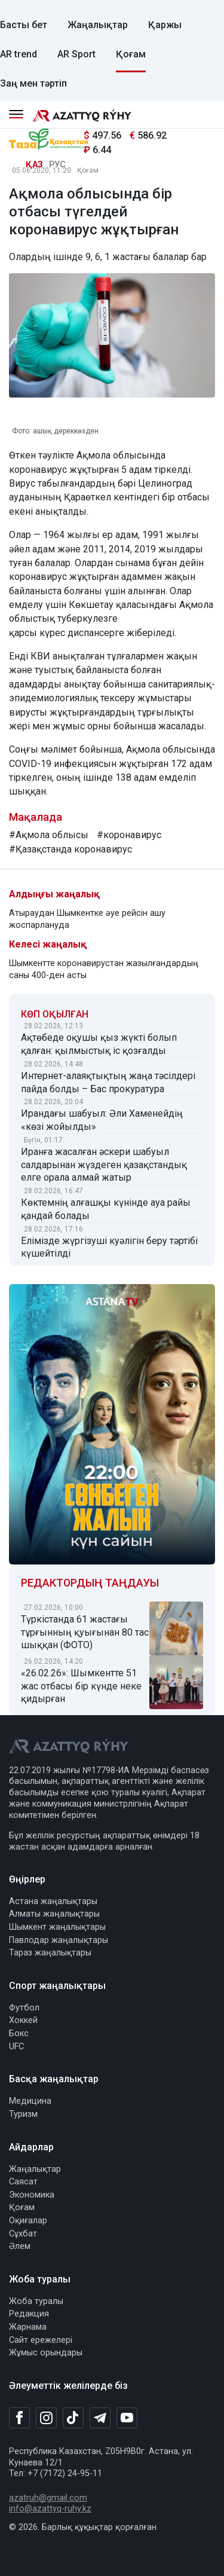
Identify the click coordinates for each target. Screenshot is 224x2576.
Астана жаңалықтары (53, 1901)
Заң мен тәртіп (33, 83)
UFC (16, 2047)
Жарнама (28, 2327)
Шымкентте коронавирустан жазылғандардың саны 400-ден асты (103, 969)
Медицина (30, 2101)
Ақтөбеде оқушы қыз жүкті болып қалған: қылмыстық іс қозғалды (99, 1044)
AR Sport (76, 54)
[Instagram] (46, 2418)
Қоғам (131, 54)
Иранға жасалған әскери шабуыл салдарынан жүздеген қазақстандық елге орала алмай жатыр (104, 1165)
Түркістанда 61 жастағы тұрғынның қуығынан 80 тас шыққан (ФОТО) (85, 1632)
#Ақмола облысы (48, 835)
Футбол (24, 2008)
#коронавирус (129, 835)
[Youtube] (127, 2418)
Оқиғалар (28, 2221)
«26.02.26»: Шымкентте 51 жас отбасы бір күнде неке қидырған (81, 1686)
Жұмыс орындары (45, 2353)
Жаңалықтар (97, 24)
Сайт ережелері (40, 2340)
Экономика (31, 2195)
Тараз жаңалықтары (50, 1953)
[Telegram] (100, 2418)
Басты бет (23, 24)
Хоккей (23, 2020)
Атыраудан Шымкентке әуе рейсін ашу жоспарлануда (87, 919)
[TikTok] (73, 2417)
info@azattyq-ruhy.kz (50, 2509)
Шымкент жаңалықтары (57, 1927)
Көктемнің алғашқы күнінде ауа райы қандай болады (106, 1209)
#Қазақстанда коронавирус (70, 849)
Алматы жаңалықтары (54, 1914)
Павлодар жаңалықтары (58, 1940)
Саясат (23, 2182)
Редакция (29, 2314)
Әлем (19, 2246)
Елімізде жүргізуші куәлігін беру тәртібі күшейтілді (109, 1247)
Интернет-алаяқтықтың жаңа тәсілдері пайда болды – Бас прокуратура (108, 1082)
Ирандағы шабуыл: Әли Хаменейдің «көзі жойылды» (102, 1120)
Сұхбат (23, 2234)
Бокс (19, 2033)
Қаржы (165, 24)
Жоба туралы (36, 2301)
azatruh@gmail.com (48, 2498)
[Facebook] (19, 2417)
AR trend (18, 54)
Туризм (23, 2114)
· · · · · · ·
Check every line above for the string "жаңалықтары" and copy those that have it.

Астана жаңалықтары (53, 1901)
Тараз жаңалықтары (50, 1953)
Шымкент жаңалықтары (57, 1927)
Алматы жаңалықтары (54, 1914)
Павлодар жаңалықтары (58, 1940)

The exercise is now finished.